Becky Wrenn
Ronald Hoffman was the longest serving director of the Omohundro Institute.
Below are remembrance from colleagues. To share a remembrance of Ron, please contact Martha Howard (mxhowa@wm.edu).
From Becky Wrenn
Ron was a brilliant storyteller. That’s part of what made him such a great historian, but this talent wasn’t limited to academics. At the drop of a hat, he could whip out a relevant tale on virtually any topic, the most entertaining of which involved his own borderline-unbelievable adventures. Even better than hearing a Ron story was living one—a road trip with him and Sally featuring his legendary(?) driving skills, a midnight trip to the E.R. in (fittingly!) Carroll County, an experimental hiccough cure gone wrong in a Glasgow pub.
As accomplished as Ron was, he never took himself too seriously, and despite his own remarkable record of professional achievements, he treated all of us as equals, regardless of title, age, or background. In the (often) highly competitive and hierarchical ivory tower, this was especially impressive and very much appreciated. He was the type of boss (and person), whose sense of camaraderie inspired fierce loyalty and who gladly went to bat for us whenever we needed it.
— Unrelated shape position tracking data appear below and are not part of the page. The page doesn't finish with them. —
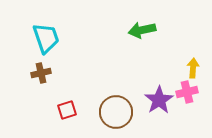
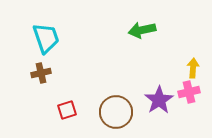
pink cross: moved 2 px right
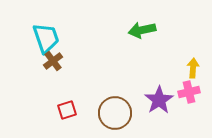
brown cross: moved 12 px right, 12 px up; rotated 24 degrees counterclockwise
brown circle: moved 1 px left, 1 px down
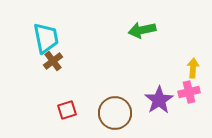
cyan trapezoid: rotated 8 degrees clockwise
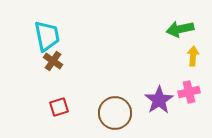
green arrow: moved 38 px right, 1 px up
cyan trapezoid: moved 1 px right, 2 px up
brown cross: rotated 18 degrees counterclockwise
yellow arrow: moved 12 px up
red square: moved 8 px left, 3 px up
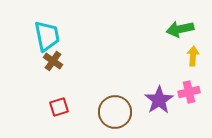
brown circle: moved 1 px up
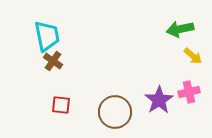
yellow arrow: rotated 126 degrees clockwise
red square: moved 2 px right, 2 px up; rotated 24 degrees clockwise
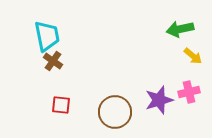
purple star: rotated 16 degrees clockwise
Meanwhile, his dry and understated goofy streak could liven up an otherwise dull and dreary day. The Institute thrived under his leadership, but it also felt like a family.
Perhaps Ron’s only real Achilles heel was his computer. He called me into his office one May afternoon to inform me that his computer wouldn’t turn on. “That’s because that’s a box of Quarterlies covered in printer paper. I drew buttons on it,” I told him, pointing to the “Happy April Fool’s Day, Ron!” scrawled across the “on button.” In his defense, this was in the days of big, bulky, under-the-desk CPUs, and Ron didn’t see the need to turn on his computer very often. As intimidating as he may initially have appeared in, say, a grad class with an infamous 500-page-per-week reading load, he could also appreciate the absurdity of a cardboard computer. He made the Institute the type of place where intellectual inquiry could be paired with wit, glee, and mutual respect. For the record, he did eventually come to appreciate his real computer, which had spent that April lounging in plain sight under his book display table.
After 6:00 or so, Ron would often pull a Mr. Rogers, changing into his beloved U.S.S. Newport News shirt (his first Internet purchase), and then spend another few hours working, sometimes with a brief break to catch up on the latest Daily Show clips. Together, Ron and Sally had an encyclopedic knowledge of the best (or really, the only) Williamsburg restaurants that served decent nachos and acceptable Caesar salads past ten o’clock, and in the rush to finish the first three volumes of the Carroll Papers, I often joined in their near-midnight post-work dinners. To me, these were welcome opportunities to pick their brains and trade more stories.
I worked for the Director’s Office, the WMQ, and the Carroll Papers, took his legendary Revolution grad class, tagged along on conferences and trips, sublet his Colonial Williamsburg house, and regularly pestered him for advice on and off over the last twenty-five years, but one of my favorite stories about Ron is from way back in the late nineties. He wandered into the Institute library one afternoon to find Kim Foley and I sobbing and surrounded by Carroll letters. When he found out the reason—that Charley Carroll had just learned “Mama” had died a few weeks earlier—Ron very seriously asked, “you do know she died over two hundred years ago, right?” But he also got it. He cared deeply about the Carrolls, and about the two distraught employees who were just getting sucked into the Carroll story. That story—and the way he and Sally told it—was compelling enough to lure me back to the Carroll Papers two years ago, because the opportunity to work with them again was too great to pass up. A few months ago, I finally reached the letter in which Charley died. This time I knew it was coming, so I chickened out and made my six-year-old (who called Ron “Uncle Ron”) read it to me. And through the sniffles, I could picture Ron asking us both, “You do know he died nearly two hundred years ago, right?” But still, I know he’d get it, because as a master storyteller, he understood the power of getting wrapped up in the lives of the past and in creating new adventures in the present.
Ron was my boss, my professor, my landlord, my friend, and an honorary member of my family, and my career, education, and life are all the better for it. I thank him for the stories, and I will deeply miss hearing and sharing in new ones.